NOUVELLES
08/03/2013 01:18 EST | Actualisé 08/05/2013 05:12 EDT

La réforme des lois sur les armes à feu à la moulinette du Congrès américain

Passé l'espoir, place au réalisme politique: l'ambitieux durcissement des lois sur les armes à feu voulu par Barack Obama n'aura vraisemblablement pas lieu sans altération significative.

Depuis décembre, le Sénat est le théâtre d'un subtil jeu de négociations entre la majorité démocrate et les républicains pour forger un accord non édulcoré reprenant les annonces présidentielles.

Mais la semaine a été marquée par la rupture des discussions entre un responsable démocrate et Joe Manchin, un autre démocrate représentant un Etat rural, où le tir récréatif et la chasse sont des passe-temps populaires.

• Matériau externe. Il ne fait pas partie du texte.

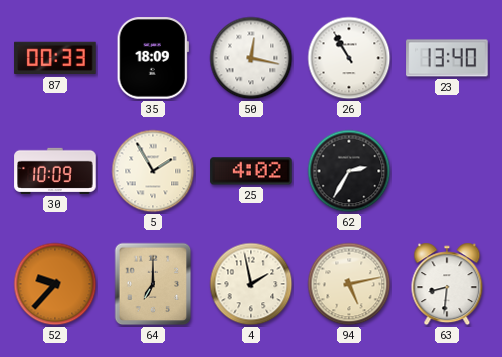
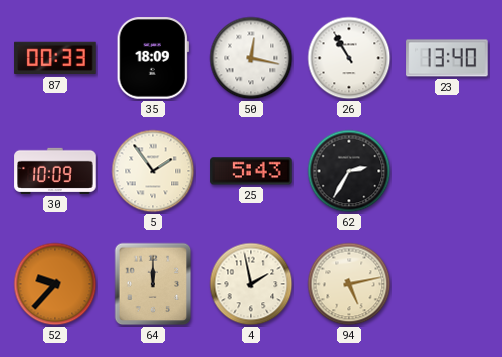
5: 1:55 -> 1:54
25: 4:02 -> 5:43
64: 7:00 -> 12:00
63: 8:31 -> none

La lenteur du processus illustre la sensibilité d'un débat qui transcende les clivages politiques, dans un pays où la Cour suprême a rappelé le droit inaliénable de chaque citoyen à posséder une arme à feu pour se défendre.

"Ils vont avancer avec ce qu'ils ont aujourd'hui, et on verra", a commenté Tom Coburn, un républicain qui semblait marcher sur des oeufs dans le couloir où les journalistes l'ont rattrapé jeudi. "Notre travail est de trouver le délicat équilibre au milieu".

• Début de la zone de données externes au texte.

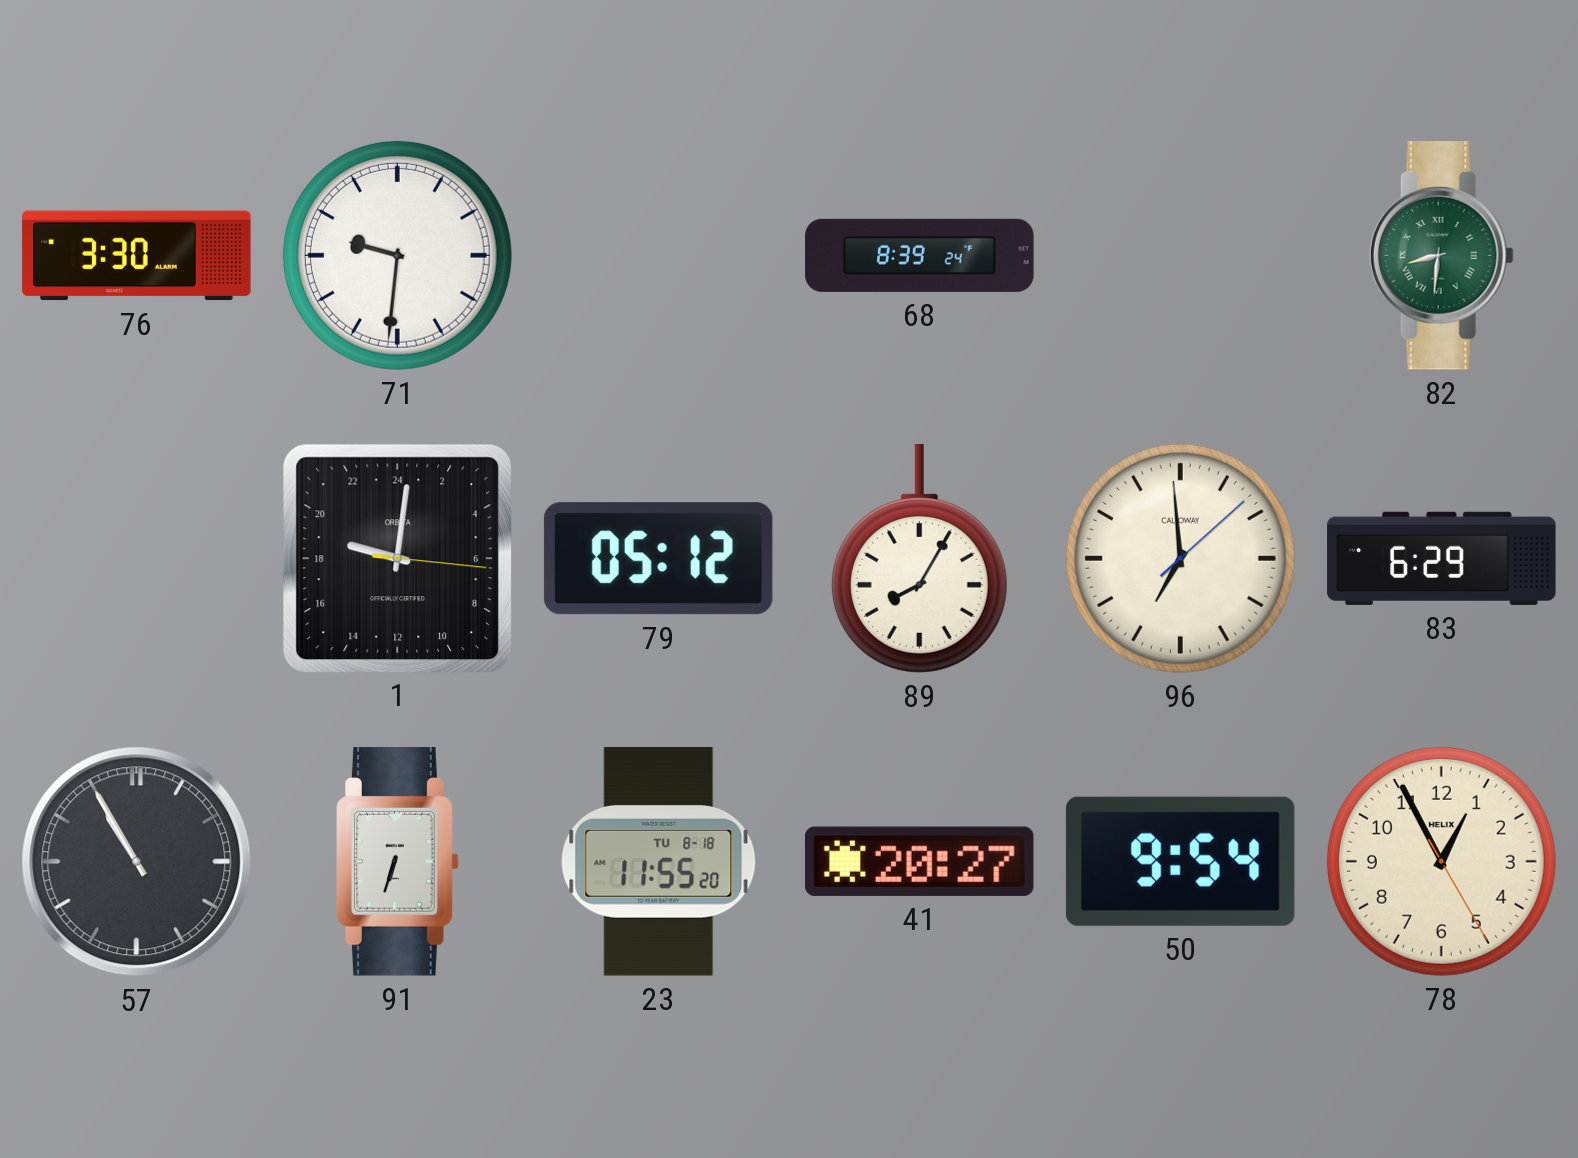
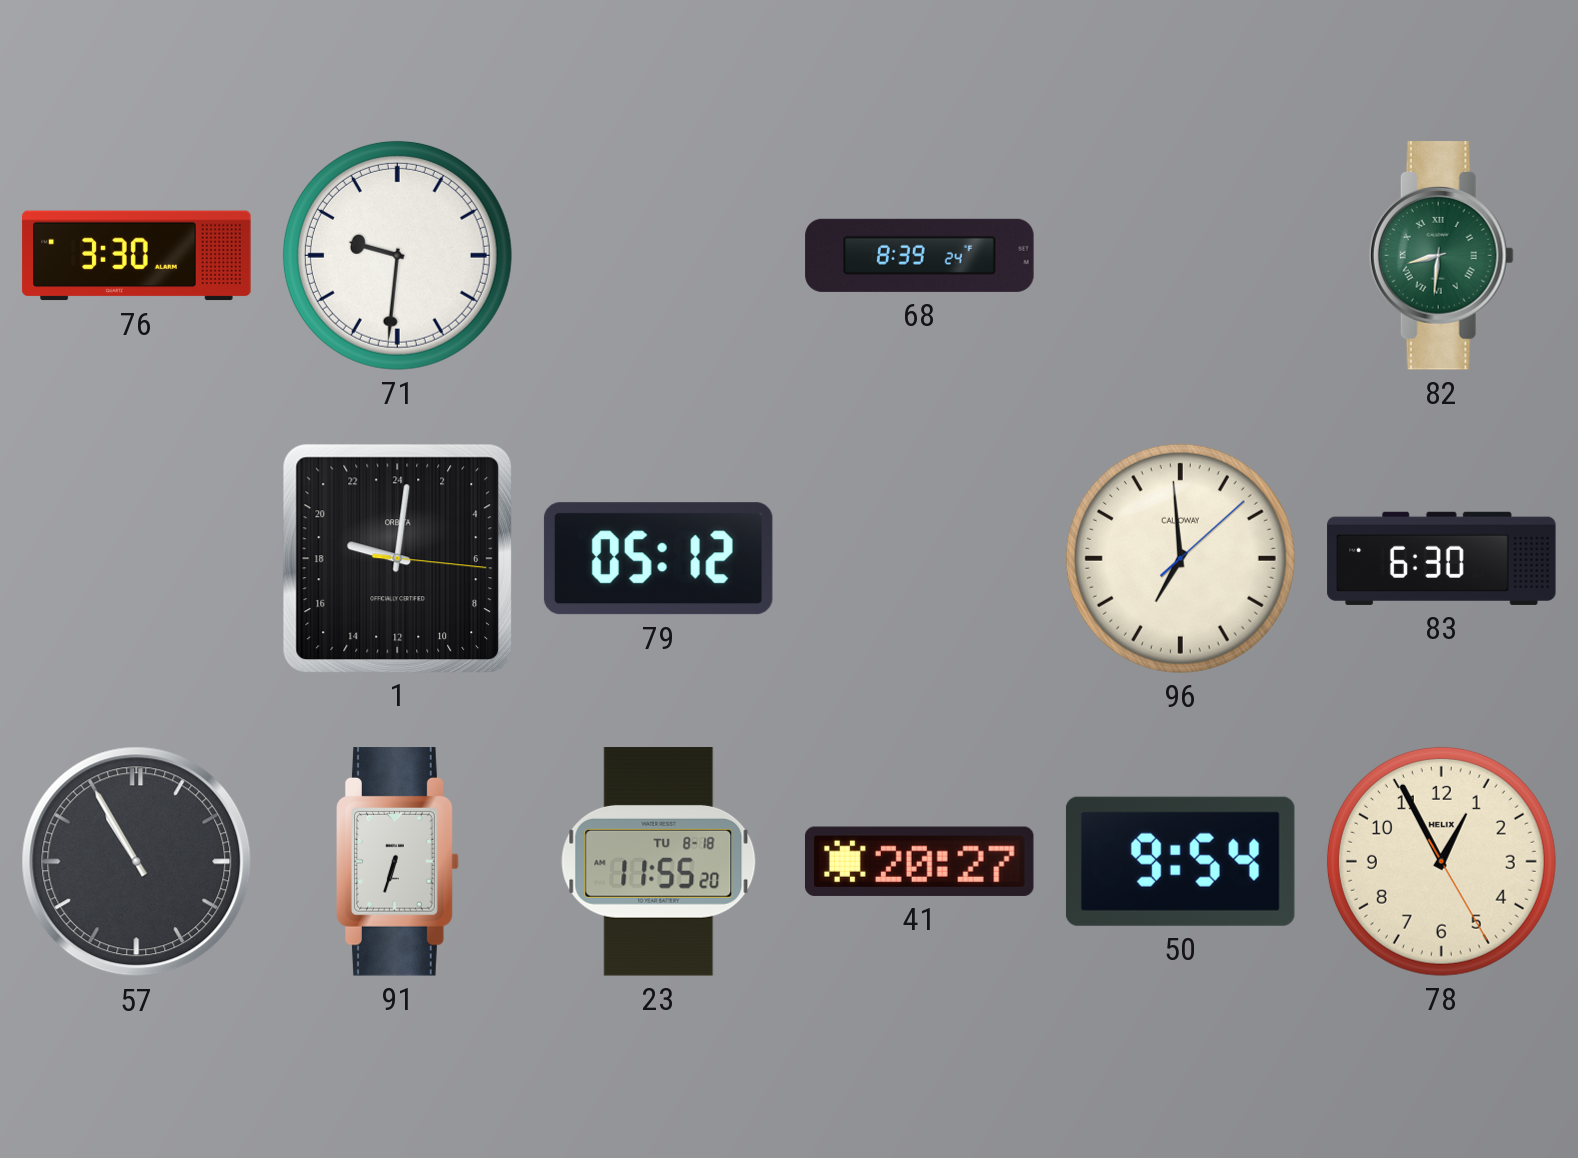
89: 8:05 -> none
83: 6:29 -> 6:30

Les "anti-armes" restent en retrait pour ne pas mettre de l'huile sur le feu, à la demande de la Maison Blanche, selon le site Politico. Kristen Rand, responsable du Violence Policy Center, relève tout juste pour l'AFP que "cela ne se produira pas d'un coup".

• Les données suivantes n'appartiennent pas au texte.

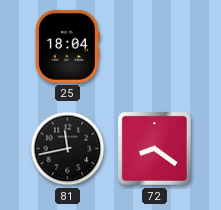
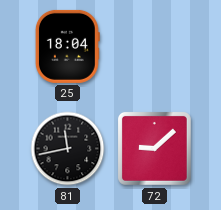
72: 8:21 -> 9:08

Une mesure pour punir les personnes qui achètent des armes pour quelqu'un qui n'aurait pas le droit d'en acquérir a été adoptée en commission jeudi, premier pas vers son examen par l'ensemble du Sénat.

Mais la bataille semblait perdue d'avance pour l'interdiction nationale (et non rétroactive) des armes de type militaire, dites semi-automatiques ou d'assaut.

Sept Etats et la capitale Washington interdisent déjà ces armes. Ailleurs, n'importe quel armurier en propose à la vente.

"La route a été très dure", a reconnu Dianne Feinstein, comme dans un baroud d'honneur. La démocrate de Californie avait réussi à imposer une première interdiction de 1994 à 2004, mais les études ne concluent pas clairement à l'efficacité de cette loi contre la criminalité.

Les pistolets et fusils semi-automatiques, avec des chargeurs de dizaines de balles, sont les armes de choix des déséquilibrés comme Adam Lanza, qui abattit 20 enfants et 6 adultes à l'école de Newtown le 14 décembre, en quelques minutes avant de se suicider. Mais la quasi-totalité des crimes sont effectués avec de simples pistolets.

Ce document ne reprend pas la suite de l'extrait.